## What is needed
Restate the full listing precisely as written.

## Input

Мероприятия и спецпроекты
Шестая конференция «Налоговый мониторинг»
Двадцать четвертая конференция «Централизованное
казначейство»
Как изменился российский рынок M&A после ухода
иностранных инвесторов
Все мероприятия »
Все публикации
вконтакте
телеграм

## Your solution
Мероприятия и спецпроекты
Шестая конференция «Налоговый мониторинг»
Двадцать четвертая конференция «Централизованное
казначейство»
Как изменился российский рынок M&A после ухода
иностранных инвесторов
Все мероприятия »
Все публикации
вконтакте
телеграм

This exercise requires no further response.